Twitter Bitcoin scam and admin-tool compromise

On 15 July 2020, attackers seized control of 130 high-profile Twitter accounts — including those of Barack Obama, Joe Biden, Elon Musk, Jeff Bezos, Bill Gates, Apple, and Uber — and used them to post a Bitcoin-doubling scam. The compromise did not come through a software vulnerability. It came through people: a targeted social-engineering campaign that gave a small group of young attackers access to Twitter's most sensitive internal tool.

What happened

Beginning 14 July 2020, the attackers ran a phone spear-phishing campaign. They scraped LinkedIn and used recruiter tools to identify Twitter employees with administrative access and obtain their phone numbers, then called them impersonating Twitter IT help-desk staff. Victims were directed to a convincing fake VPN/single-sign-on portal, where the attackers harvested their credentials and captured multi-factor-authentication codes in real time.

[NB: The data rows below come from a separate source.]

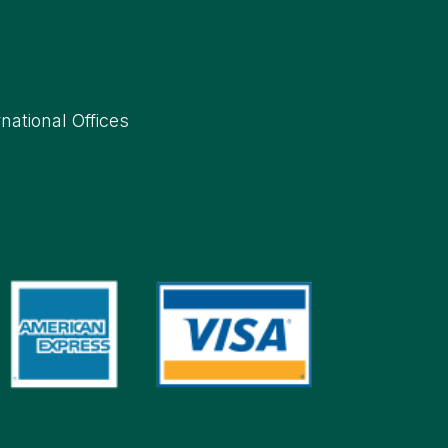
rnational Offices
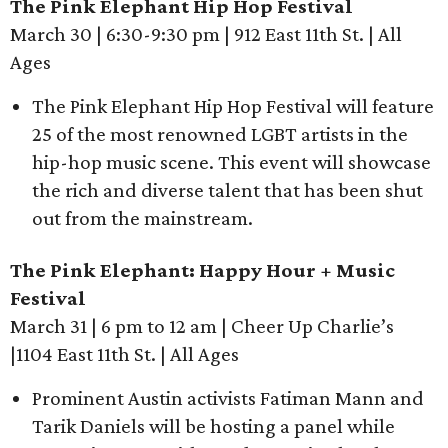
The Pink Elephant Hip Hop Festival
March 30 | 6:30-9:30 pm | 912 East 11th St. | All
Ages
The Pink Elephant Hip Hop Festival will feature
25 of the most renowned LGBT artists in the
hip-hop music scene. This event will showcase
the rich and diverse talent that has been shut
out from the mainstream.
The Pink Elephant: Happy Hour + Music
Festival
March 31 | 6 pm to 12 am | Cheer Up Charlie’s
|1104 East 11th St. | All Ages
Prominent Austin activists Fatiman Mann and
Tarik Daniels will be hosting a panel while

With valid employee access, the attackers reached Twitter's internal "agent" admin tool — software that let support staff change account-level settings, including the email address tied to an account. By swapping the registered email and disabling protections, they could take over any account and reset access.

The scam

Between roughly 20:00 and 22:00 UTC on 15 July, 45 of the 130 targeted accounts tweeted variations of a message promising to double any bitcoin sent to a given wallet, often framed as COVID-19 charity. Victims sent approximately $118,000 worth of bitcoin before the wallets were widely flagged; the exchange Coinbase blocked a further ~$280,000 in attempted transfers.

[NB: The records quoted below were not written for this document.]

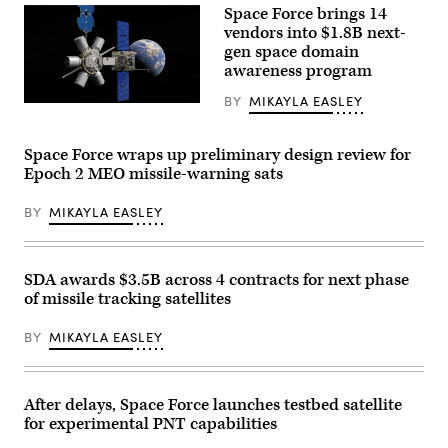
Launch
Space Force brings 14
Complex
vendors into $1.8B next-
40
gen space domain
at
Cape
awareness program
Canaveral
Space
BY
MIKAYLA EASLEY
Force
Rendering
Station,
of
Florida,
Northrop
Feb.
Grumman’s
Space Force wraps up preliminary design review for
14,
GAS-
Epoch 2 MEO missile-warning sats
2024.
T
The
design
rocket
that
BY
MIKAYLA EASLEY
was
will
launched
leverage
as
an
part
ESPAStar-
of
D
SDA awards $3.5B across 4 contracts for next phase
classified
satellite
of missile tracking satellites
mission
platform
USSF-
to
124,
add
BY
MIKAYLA EASLEY
sending
fuel
six
and
satellites
extend
to
the
orbit
After delays, Space Force launches testbed satellite
life
–
of
for experimental PNT capabilities
two
in-
for
orbit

Beyond the tweets, the intrusion exposed private data: the attackers accessed the direct-message inboxes of 36 accounts and downloaded the full Twitter data archive for 8 accounts, including the account of a member of the Dutch parliament.

Response and consequences

Twitter took the drastic step of temporarily blocking all verified accounts from tweeting while it locked down the admin tool and investigated. On 31 July 2020, U.S. and Florida prosecutors charged three individuals: Graham Ivan Clark (17), who orchestrated the attack and was treated as the mastermind; Mason Sheppard ("Chaewon," 22); and Nima Fazeli ("Rolex," 19). Clark pleaded guilty as a youthful offender in March 2021 and was sentenced to three years in prison.

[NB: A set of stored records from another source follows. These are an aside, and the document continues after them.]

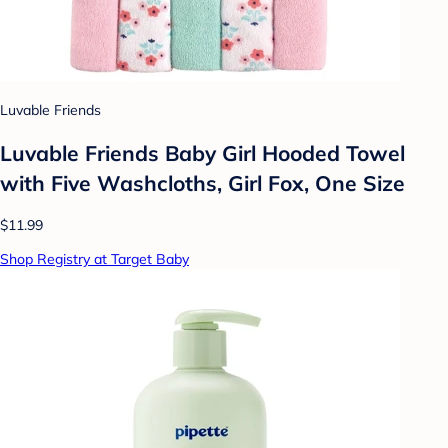
Luvable Friends
Luvable Friends Baby Girl Hooded Towel
with Five Washcloths, Girl Fox, One Size
$11.99
Shop Registry at Target Baby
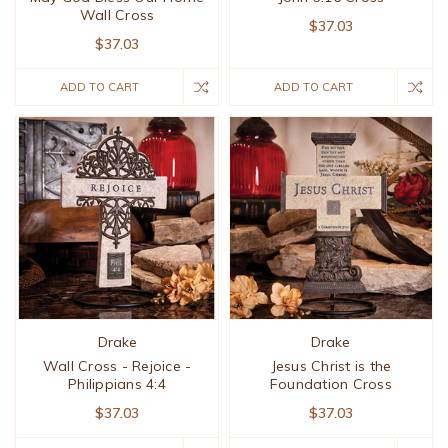
Wall Cross
$37.03
$37.03
ADD TO CART
ADD TO CART
Drake
Drake
Wall Cross - Rejoice -
Jesus Christ is the
Philippians 4:4
Foundation Cross
$37.03
$37.03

The New York Department of Financial Services published a detailed report concluding that Twitter lacked adequate access controls, monitoring, and a dedicated CISO, and that the company's internal tooling granted broad, loosely-governed power over the platform.

Why it matters

The Twitter hack is the canonical example of insider-tool abuse via social engineering at one of the world's most influential platforms. It proved that the human layer and privileged internal tooling are the real attack surface — strong account security meant nothing once support tooling was reachable. The incident drove broad adoption of phishing-resistant MFA (FIDO2/hardware keys), tighter just-in-time and least-privilege access to admin consoles, and far greater scrutiny of who can wield god-mode controls over user accounts.